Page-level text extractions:
= Beginning of Section =

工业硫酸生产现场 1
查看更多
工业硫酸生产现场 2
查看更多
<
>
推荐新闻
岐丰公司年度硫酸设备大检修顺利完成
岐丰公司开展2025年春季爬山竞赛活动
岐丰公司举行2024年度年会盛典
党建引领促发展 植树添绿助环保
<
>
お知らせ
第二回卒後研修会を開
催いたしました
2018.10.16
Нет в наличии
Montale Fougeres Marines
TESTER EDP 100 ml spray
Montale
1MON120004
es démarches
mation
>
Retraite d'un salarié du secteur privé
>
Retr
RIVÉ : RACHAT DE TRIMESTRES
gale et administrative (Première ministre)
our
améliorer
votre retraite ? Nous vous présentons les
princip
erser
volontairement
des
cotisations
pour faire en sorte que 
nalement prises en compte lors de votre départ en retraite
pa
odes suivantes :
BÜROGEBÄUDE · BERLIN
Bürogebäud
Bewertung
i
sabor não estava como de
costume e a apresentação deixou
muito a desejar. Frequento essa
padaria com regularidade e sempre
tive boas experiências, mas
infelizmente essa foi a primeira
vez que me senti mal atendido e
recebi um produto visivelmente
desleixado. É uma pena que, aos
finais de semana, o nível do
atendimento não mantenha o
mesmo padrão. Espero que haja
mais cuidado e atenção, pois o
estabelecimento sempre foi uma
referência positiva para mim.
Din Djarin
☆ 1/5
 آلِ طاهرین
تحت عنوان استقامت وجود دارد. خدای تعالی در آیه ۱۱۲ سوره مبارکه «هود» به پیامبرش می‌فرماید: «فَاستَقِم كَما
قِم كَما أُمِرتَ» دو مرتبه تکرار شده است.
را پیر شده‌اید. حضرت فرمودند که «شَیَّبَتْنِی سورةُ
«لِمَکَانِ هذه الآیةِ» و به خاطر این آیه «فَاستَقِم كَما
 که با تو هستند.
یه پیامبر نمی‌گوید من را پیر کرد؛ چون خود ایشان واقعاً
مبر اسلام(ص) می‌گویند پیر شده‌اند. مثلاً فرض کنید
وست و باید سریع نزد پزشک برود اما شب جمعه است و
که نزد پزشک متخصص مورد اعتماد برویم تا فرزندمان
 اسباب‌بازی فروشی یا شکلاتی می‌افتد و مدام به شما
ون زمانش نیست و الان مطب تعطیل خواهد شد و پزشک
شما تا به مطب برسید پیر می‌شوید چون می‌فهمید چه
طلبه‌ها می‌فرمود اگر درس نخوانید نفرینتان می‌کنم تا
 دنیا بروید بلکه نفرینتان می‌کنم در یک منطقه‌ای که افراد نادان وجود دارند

= End of Section =

■ What the task asks:
Every record above must be printed again exactly.

■ Exercise answer:
工业硫酸生产现场 1
查看更多
工业硫酸生产现场 2
查看更多
<
>
推荐新闻
岐丰公司年度硫酸设备大检修顺利完成
岐丰公司开展2025年春季爬山竞赛活动
岐丰公司举行2024年度年会盛典
党建引领促发展 植树添绿助环保
<
>
お知らせ
第二回卒後研修会を開
催いたしました
2018.10.16
Нет в наличии
Montale Fougeres Marines
TESTER EDP 100 ml spray
Montale
1MON120004
es démarches
mation
>
Retraite d'un salarié du secteur privé
>
Retr
RIVÉ : RACHAT DE TRIMESTRES
gale et administrative (Première ministre)
our
améliorer
votre retraite ? Nous vous présentons les
princip
erser
volontairement
des
cotisations
pour faire en sorte que 
nalement prises en compte lors de votre départ en retraite
pa
odes suivantes :
BÜROGEBÄUDE · BERLIN
Bürogebäud
Bewertung
i
sabor não estava como de
costume e a apresentação deixou
muito a desejar. Frequento essa
padaria com regularidade e sempre
tive boas experiências, mas
infelizmente essa foi a primeira
vez que me senti mal atendido e
recebi um produto visivelmente
desleixado. É uma pena que, aos
finais de semana, o nível do
atendimento não mantenha o
mesmo padrão. Espero que haja
mais cuidado e atenção, pois o
estabelecimento sempre foi uma
referência positiva para mim.
Din Djarin
☆ 1/5
 آلِ طاهرین
تحت عنوان استقامت وجود دارد. خدای تعالی در آیه ۱۱۲ سوره مبارکه «هود» به پیامبرش می‌فرماید: «فَاستَقِم كَما
قِم كَما أُمِرتَ» دو مرتبه تکرار شده است.
را پیر شده‌اید. حضرت فرمودند که «شَیَّبَتْنِی سورةُ
«لِمَکَانِ هذه الآیةِ» و به خاطر این آیه «فَاستَقِم كَما
 که با تو هستند.
یه پیامبر نمی‌گوید من را پیر کرد؛ چون خود ایشان واقعاً
مبر اسلام(ص) می‌گویند پیر شده‌اند. مثلاً فرض کنید
وست و باید سریع نزد پزشک برود اما شب جمعه است و
که نزد پزشک متخصص مورد اعتماد برویم تا فرزندمان
 اسباب‌بازی فروشی یا شکلاتی می‌افتد و مدام به شما
ون زمانش نیست و الان مطب تعطیل خواهد شد و پزشک
شما تا به مطب برسید پیر می‌شوید چون می‌فهمید چه
طلبه‌ها می‌فرمود اگر درس نخوانید نفرینتان می‌کنم تا
 دنیا بروید بلکه نفرینتان می‌کنم در یک منطقه‌ای که افراد نادان وجود دارند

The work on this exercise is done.